### ACTIVITY
Reproduce, exactly and in full, only the lines below from the one containing "Около спорта" through the one containing "Tu dirección de".

### MATERIAL PROVIDED
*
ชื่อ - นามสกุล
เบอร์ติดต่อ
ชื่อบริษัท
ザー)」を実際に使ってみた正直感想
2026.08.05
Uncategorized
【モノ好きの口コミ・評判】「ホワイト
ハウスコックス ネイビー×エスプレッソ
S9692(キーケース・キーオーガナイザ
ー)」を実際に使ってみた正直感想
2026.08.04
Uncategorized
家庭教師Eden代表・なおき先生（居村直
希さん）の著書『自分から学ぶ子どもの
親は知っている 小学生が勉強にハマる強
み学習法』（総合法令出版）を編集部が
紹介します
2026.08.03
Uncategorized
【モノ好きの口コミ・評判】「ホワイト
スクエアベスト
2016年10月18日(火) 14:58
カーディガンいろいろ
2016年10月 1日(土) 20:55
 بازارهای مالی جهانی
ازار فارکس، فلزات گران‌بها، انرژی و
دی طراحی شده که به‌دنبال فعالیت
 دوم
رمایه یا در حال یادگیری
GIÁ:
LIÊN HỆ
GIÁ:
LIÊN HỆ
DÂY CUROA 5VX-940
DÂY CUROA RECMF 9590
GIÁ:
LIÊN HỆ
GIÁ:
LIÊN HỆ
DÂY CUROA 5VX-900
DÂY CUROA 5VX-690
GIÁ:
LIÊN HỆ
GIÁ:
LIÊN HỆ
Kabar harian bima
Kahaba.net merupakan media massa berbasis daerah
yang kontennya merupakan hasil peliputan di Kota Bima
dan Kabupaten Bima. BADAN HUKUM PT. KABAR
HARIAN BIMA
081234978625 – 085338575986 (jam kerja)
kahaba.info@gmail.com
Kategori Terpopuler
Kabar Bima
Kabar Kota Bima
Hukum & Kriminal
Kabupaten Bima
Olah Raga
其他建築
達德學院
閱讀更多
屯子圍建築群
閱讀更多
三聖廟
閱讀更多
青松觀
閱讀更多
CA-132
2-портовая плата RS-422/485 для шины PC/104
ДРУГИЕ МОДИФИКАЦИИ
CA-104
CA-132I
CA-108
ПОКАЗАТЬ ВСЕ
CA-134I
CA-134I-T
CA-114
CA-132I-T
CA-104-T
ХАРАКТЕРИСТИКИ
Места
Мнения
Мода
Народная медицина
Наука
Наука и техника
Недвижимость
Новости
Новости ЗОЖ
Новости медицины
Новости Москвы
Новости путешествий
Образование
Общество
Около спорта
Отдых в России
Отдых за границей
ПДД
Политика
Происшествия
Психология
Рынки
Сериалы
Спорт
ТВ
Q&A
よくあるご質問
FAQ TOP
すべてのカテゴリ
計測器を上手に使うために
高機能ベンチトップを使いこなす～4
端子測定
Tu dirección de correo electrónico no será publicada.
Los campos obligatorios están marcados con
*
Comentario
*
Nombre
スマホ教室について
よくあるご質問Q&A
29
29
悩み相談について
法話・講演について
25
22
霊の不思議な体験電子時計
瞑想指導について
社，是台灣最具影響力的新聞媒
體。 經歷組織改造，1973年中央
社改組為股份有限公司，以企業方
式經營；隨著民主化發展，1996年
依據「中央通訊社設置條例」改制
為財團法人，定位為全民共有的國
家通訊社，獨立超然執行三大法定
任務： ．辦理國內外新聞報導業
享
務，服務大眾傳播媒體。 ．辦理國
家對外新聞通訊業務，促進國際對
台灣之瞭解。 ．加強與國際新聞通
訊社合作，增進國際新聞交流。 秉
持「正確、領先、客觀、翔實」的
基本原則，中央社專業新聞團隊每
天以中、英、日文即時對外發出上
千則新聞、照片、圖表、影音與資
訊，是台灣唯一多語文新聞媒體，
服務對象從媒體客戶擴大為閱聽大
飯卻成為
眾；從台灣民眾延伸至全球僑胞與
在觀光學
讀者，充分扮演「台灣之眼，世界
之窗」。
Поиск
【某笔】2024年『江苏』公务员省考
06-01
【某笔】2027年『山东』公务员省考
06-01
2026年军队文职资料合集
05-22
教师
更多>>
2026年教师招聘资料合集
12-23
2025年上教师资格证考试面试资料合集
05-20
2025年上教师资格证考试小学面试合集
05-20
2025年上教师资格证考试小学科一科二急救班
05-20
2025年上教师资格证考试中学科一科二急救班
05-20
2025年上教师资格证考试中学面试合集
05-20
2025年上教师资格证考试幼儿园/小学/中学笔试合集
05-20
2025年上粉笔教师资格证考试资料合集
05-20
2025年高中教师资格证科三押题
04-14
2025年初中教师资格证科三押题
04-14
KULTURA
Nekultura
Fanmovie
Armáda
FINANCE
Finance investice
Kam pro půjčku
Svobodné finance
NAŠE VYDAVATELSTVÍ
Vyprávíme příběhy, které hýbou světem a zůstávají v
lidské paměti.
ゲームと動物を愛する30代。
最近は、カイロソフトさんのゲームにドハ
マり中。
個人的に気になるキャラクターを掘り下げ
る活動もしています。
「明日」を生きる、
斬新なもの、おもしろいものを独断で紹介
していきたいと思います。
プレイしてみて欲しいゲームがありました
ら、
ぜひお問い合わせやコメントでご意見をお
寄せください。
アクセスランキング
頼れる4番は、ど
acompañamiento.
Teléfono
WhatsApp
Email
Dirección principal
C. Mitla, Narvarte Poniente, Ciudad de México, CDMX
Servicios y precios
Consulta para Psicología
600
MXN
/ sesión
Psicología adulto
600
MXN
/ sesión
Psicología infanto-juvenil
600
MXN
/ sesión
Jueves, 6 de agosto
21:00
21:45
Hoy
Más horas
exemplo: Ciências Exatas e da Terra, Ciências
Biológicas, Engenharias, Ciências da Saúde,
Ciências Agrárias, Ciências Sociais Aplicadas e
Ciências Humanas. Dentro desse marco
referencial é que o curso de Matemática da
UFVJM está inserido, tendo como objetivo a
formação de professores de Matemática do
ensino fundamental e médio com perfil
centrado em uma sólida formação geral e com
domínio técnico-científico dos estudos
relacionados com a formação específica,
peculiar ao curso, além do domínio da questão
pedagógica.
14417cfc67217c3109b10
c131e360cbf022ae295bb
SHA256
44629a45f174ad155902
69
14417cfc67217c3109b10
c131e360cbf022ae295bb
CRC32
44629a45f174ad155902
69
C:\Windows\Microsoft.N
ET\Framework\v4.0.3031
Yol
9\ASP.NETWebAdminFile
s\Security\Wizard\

### RESPONSE
Около спорта
Отдых в России
Отдых за границей
ПДД
Политика
Происшествия
Психология
Рынки
Сериалы
Спорт
ТВ
Q&A
よくあるご質問
FAQ TOP
すべてのカテゴリ
計測器を上手に使うために
高機能ベンチトップを使いこなす～4
端子測定
Tu dirección de correo electrónico no será publicada.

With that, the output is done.